Winding semi-circle? Let us say that $F : \Bbb R → S^1$ is defined by, 
$F(t) = exp(2πti) = cos(2πt) + isin(2πt)$
Say that I am given some open arc in $S^1$, defined by the set:
$C(x) = \{y ∈ S^1 | d(x, y) < 0.01\}$ , where $d(x, y) = |x-y|$ is your typical Eudclidean distance. 
This seems to be smaller than a semi-circle, right? 
What I do not get is how $F^{-1}(C)$ has a countably infinite number of open and disjoint intervals and that the restriction of $F$ to any of those open and disjoint intervals is a homeomorphism from the interval onto $C$. Is there some proof of this? Thanks!
 A: First of all note that $F$ restricted to $[r, r+1)$ is a continuous bijection for any $r\in\mathbb{R}$. Which I leave as an exercise. Moreover $F$ restricted to $(r,r+1)$ is a homeomorphism onto image (being $S^1$ without a point). The inverse can be reconstructed from the complex argument.
Now fix a point $q\in S^1$. Assume that $C\subseteq S^1\backslash\{q\}$. This is your case due to "$<0.01$" condition. Also fix $p\in F^{-1}(q)$.
For any $k\in\mathbb{Z}$ let $G_k:(p+k,p+k+1)\to S^1\backslash\{q\}$ be given by $G_k(t)=F(t)$. So again it's a restriction. As I've mentioned earlier $G_k$ is a homeomorphism. Furthermore
$$F^{-1}(C)=\bigcup_{k\in\mathbb{Z}} G_k^{-1}(C)$$
Finally each $G_k^{-1}(C)$ has to be an interval when $C$ is connected. It has to be open when $C$ is. Both conditions are satisfied in your case. And $\{G_k^{-1}(C)\}_{k\in\mathbb{Z}}$ are pairwise disjoint by definition regardless of what $C$ is.
Can you fill all the missing details?
A: Not an answer, but I hope this picture can help you develop some intuition. It is directed to you "getting how $F^{-1}(C)$ is a disjoint union of countably many intervals...". 

A: Let me answer your question indirectly by starting with some things that may be obvious to you from your understanding of trigonometry.
Suppose that I fix a nonempty open subinterval $(r,s) \subset \mathbb R$ such that $0 < s-r<1$. Taking the image under $F$ I get a circular arc
$$C = F(r,s) = \{exp(2 \pi t \, i) \mid r < t < s\}
$$
Furthermore, I can see that the restriction $F \mid (r,s)$ is a homeomorphism from $(r,s)$ to $C$: the restriction is injective because of the requirement that $0 < s-r<1$; and the inverse homeomorphism $C \mapsto (r,s)$ can easily be written down with certain inverse trig functions of the $x,y$ coordinates of each point in $C$, as one learns in precalculus. So far so good.

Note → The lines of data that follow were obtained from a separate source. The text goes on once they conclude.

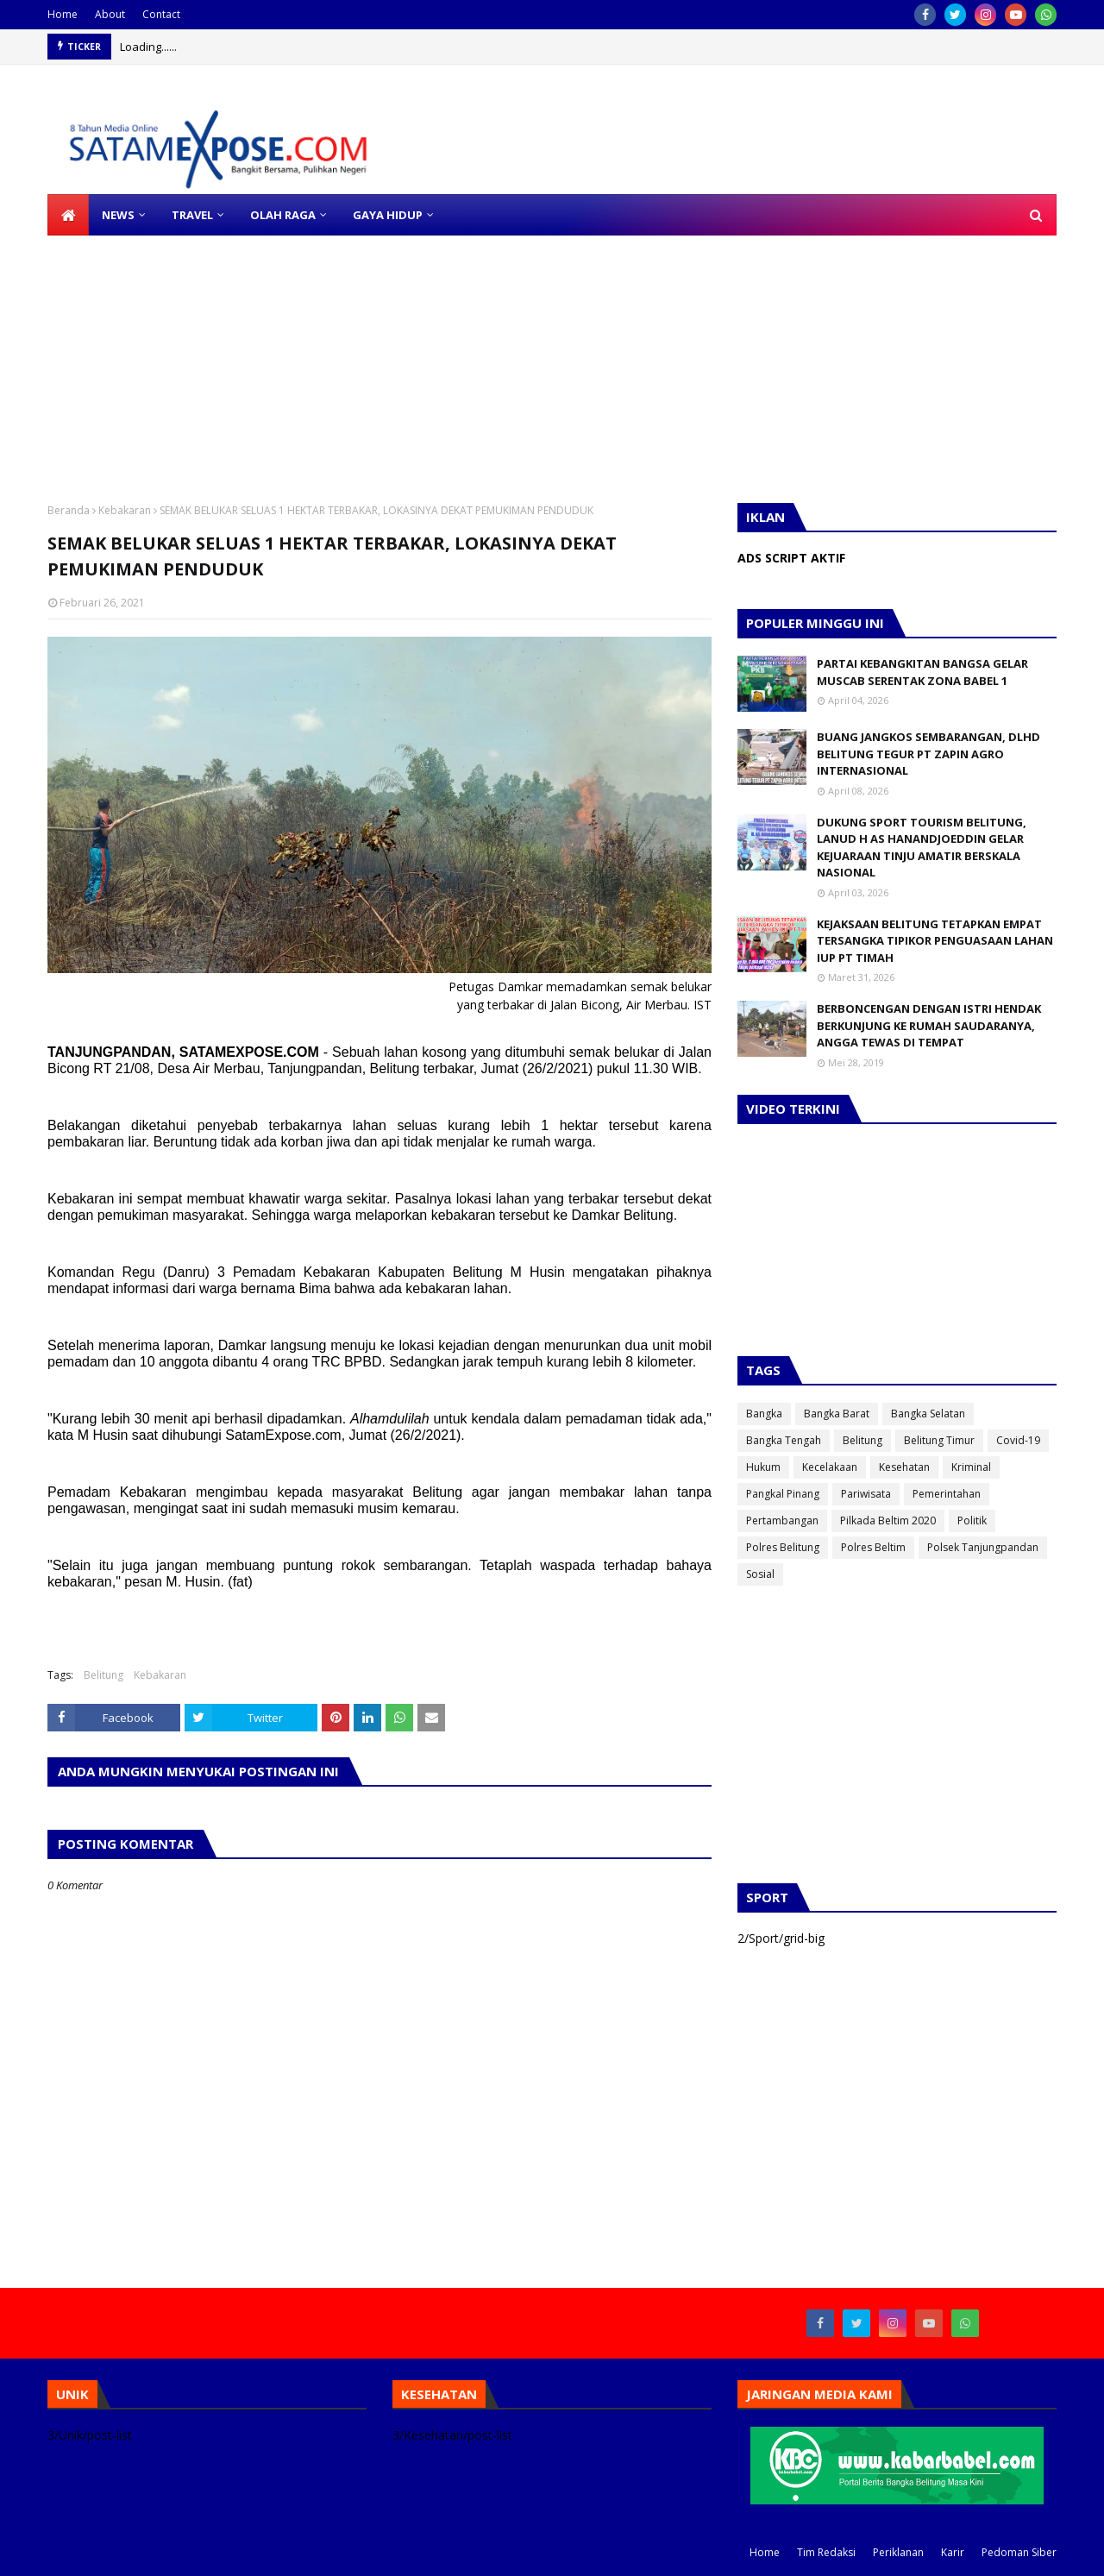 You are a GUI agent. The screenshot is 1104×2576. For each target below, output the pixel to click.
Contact (161, 14)
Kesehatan (904, 1467)
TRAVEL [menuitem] (192, 215)
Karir (952, 2552)
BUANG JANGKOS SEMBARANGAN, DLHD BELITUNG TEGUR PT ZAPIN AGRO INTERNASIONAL (928, 753)
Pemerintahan (947, 1493)
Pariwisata (866, 1493)
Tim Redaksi (826, 2552)
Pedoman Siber (1019, 2552)
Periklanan (898, 2552)
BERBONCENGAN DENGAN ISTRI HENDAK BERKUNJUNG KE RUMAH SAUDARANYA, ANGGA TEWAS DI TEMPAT (929, 1025)
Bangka (764, 1413)
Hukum (763, 1467)
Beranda (68, 510)
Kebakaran (124, 510)
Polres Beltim (873, 1547)
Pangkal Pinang (782, 1493)
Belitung (103, 1675)
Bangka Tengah (783, 1440)
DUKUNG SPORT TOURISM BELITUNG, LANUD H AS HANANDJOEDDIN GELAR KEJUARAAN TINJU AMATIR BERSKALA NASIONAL (921, 847)
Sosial (760, 1574)
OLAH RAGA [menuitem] (283, 215)
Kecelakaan (829, 1467)
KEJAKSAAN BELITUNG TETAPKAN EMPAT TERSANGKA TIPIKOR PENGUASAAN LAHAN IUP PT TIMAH (935, 940)
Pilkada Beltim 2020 (888, 1520)
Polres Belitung (782, 1547)
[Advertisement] (517, 356)
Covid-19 (1018, 1440)
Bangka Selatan (928, 1413)
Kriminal (971, 1467)
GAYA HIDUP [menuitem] (388, 215)
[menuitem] (68, 215)
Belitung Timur (939, 1440)
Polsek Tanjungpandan (982, 1547)
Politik (972, 1520)
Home (62, 14)
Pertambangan (782, 1520)
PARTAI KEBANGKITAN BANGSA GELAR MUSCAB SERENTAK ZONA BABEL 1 (922, 672)
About (110, 14)
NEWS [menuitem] (118, 215)
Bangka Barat (836, 1413) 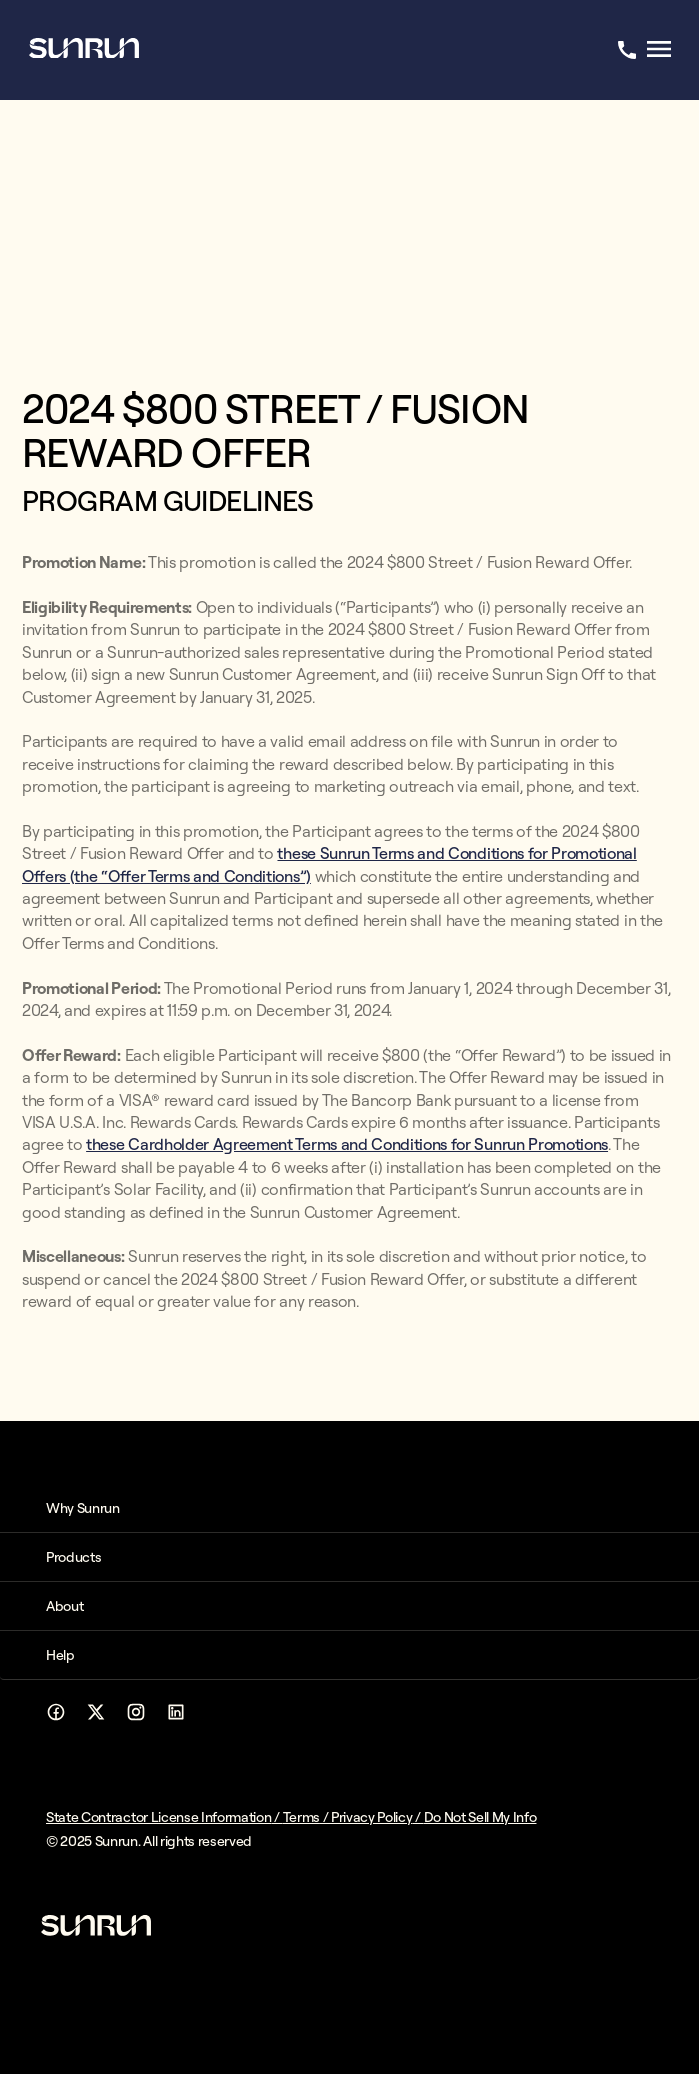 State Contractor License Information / (164, 1817)
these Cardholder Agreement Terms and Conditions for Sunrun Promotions (347, 1144)
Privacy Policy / (377, 1817)
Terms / (307, 1817)
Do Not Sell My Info (480, 1817)
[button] (349, 1508) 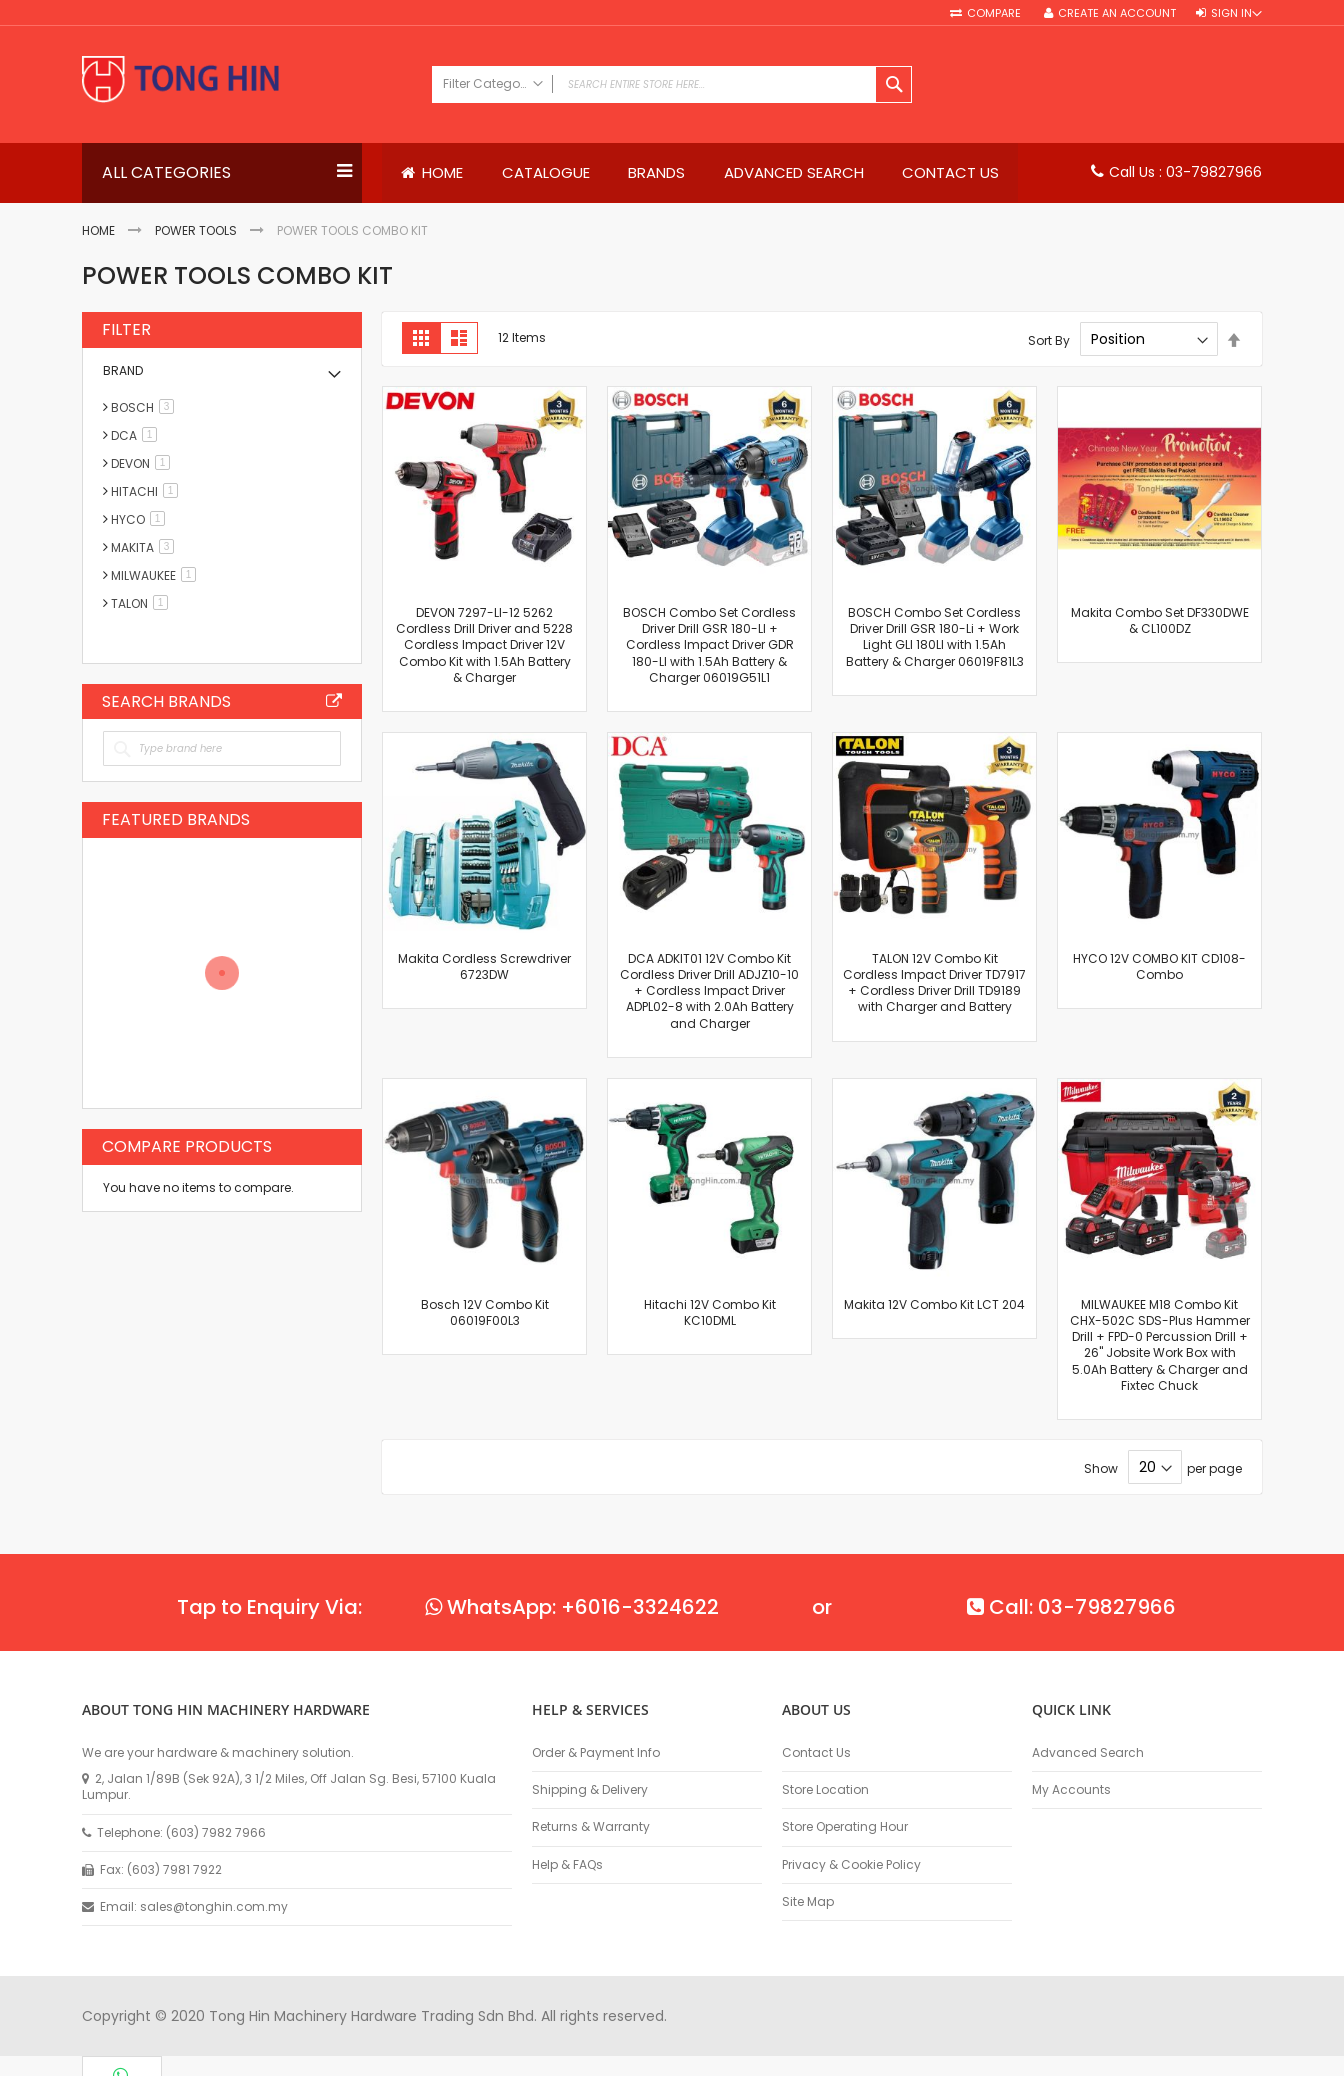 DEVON (144, 463)
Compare (995, 13)
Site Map (808, 1902)
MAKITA (146, 547)
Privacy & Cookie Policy (851, 1865)
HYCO (141, 519)
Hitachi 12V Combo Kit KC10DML (710, 1312)
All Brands (334, 701)
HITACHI (148, 491)
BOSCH (146, 407)
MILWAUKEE (157, 575)
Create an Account (1117, 13)
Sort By (1049, 340)
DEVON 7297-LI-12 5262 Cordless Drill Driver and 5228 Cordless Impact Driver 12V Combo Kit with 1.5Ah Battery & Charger (484, 645)
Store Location (825, 1790)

Next, knowing the periodicity of cosine and sine, I deduce that the set $F^{-1}(C)$ is the union of a countably infinite number of open and disjoint intervals of the form $(r + 2 \pi k, s + 2 \pi k)$, $k \in \mathbb Z$. 
Furthermore, each of the restrictions $F \mid (r + 2 \pi k, s + 2 \pi k)$ is a homeomorphism to $C$, because I can again use periodicity of cosine and sign to deduce that this map is the composition of two homeomorphisms: the first homeomorphism is the map from the interval $(r + 2 \pi k, s + 2 \pi k)$ to the interval $(r,s)$ given by subtraction of $2 \pi k$; and the second homeomorphism is $F \mid (r,s)$.
Okay, now back to your question. 
Choose $u \in \mathbb R$ such that $F(u) = x$. 
Next, let $\theta$ be the smallest positive number such that $d(x,  F(u+\theta)) = .01$. 
Let $s = u+\theta$ and let $r = u - \theta$, and observe that $d(x,F(r))=d(x,F(s))=.01$. 
Also observe that the set $F(r,s)$ is exactly your circular arc $C(x)$. 
All of the conclusions that you were asking for have been proved!